Verifica-se, portanto, como acima citado, que o protagonista estava na cidade apenas há alguns meses, o que indica não pertencer àquela cidade e ser um homem de ascensão social que, devido à classe social, revelou certo interesse do “Outro” em acompanha-lo, quando antes já havia advertido: “Eu tinha sido de fato convidado. Mas convidado para subir lá onde já estaria com maior prazer”[6].  Dentro dessa ótica podemos avaliar certa demarcação social do protagonista com relação ao “Outro” ou uma fronteira divisória e individual do protagonista que, ora se apresenta com fatores de exclusão, quando se sente incomodado com a presença do “Outro”, ora se apresenta segregado àquela sociedade que lhe é comum e pertencente a sua classe social, o que indica ao protagonista kafkiano uma relação disjuntiva com índices preconcebidos de interesses por parte do “Outro”, como um homem que almeja a ascensão social, revelada pelo sistema de linguagem de um “Sorriso” como uma interpretação de uma “trapaça”, agora revelada e desmascarada. Assim podemos analisar que numa perspectiva sociossemótica o “Outro” tenta agregar-se àquela classe social.

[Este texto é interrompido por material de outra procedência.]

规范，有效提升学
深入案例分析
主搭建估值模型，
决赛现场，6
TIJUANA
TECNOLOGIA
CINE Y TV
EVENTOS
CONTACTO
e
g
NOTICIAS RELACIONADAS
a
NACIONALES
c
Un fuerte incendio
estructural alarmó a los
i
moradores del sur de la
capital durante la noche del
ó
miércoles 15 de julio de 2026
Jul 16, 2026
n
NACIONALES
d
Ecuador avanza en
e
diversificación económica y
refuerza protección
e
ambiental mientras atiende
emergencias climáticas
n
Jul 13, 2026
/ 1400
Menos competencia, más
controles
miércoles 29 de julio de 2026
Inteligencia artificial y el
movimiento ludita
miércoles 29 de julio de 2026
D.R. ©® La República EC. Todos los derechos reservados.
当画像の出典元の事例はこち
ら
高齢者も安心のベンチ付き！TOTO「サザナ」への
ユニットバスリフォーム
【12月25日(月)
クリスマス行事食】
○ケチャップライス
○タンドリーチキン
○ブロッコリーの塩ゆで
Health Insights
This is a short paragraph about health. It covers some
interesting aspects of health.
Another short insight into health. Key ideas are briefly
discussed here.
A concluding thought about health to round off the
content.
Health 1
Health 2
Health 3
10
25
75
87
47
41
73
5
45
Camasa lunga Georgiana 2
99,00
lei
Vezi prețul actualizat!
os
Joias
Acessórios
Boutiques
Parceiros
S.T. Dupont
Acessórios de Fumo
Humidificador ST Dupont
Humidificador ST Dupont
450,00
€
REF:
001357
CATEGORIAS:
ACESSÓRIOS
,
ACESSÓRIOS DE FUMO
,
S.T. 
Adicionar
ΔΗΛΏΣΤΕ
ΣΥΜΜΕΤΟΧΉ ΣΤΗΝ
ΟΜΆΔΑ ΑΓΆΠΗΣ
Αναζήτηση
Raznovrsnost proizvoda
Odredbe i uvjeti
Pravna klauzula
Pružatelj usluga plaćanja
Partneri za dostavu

Ora! fazer parte de uma classe equivale a integrar-se A, ser constitutivo DE, compor-se a uma identidade “NÓS”. Desta forma podemos citar: “É a diversidade das heranças culturais, dos modos de socialização, das condições econômicas que determina a diversidade dos tipos humanos”.[7] Assim equivale dizer que dentro de uma visão semiótica há dois tipos de indivíduos: um que segrega ou tenta segregar-se e outro que exclui por estar-se segregado àquela sociedade. Destarte, podemos concluir que as interpretações sígnicas no sistema de linguagem que aqui chamei de sistema “metagestual”, apresentam-se em não segregação por parte do protagonista, outra equivalente a admissão e segregação do dessemelhante ao querer agregar-se a classe social do protagonista. Nos diversos meios comunicativos com relação ao “Outro” e as eventuais interpretação do protagonista, encarados numa perspectiva vivenciada no desfecho do conto, configurou-se que tudo significava um “Golpe” por estereotipar o “Outro”, com uma eventual trapaça ou ameaça representada e desmascara através de um gesto.



[1] Anexo.
[2] KAFKA, Franz. CONTEMPLAÇÃO/O FOGUISTA. Companhia das Letras. P.14
[3] LANDODOWSKI, Eric. PRESENÇAS DO OUTRO ENSAIO DE SOCIOSSEMIÓTICA. Ed. Perspectiva P.6
[4] PEIRCE, Chales. SEMIÓTICA. Ed. Perspectiva. P. 46. 2015.
[5] Idem. P. 14
[6] Idem. P.14
[7] LANDODOWSKI, Eric. PRESENÇAS DO OUTRO ENSAIO DE SOCIOSSEMIÓTICA. Ed.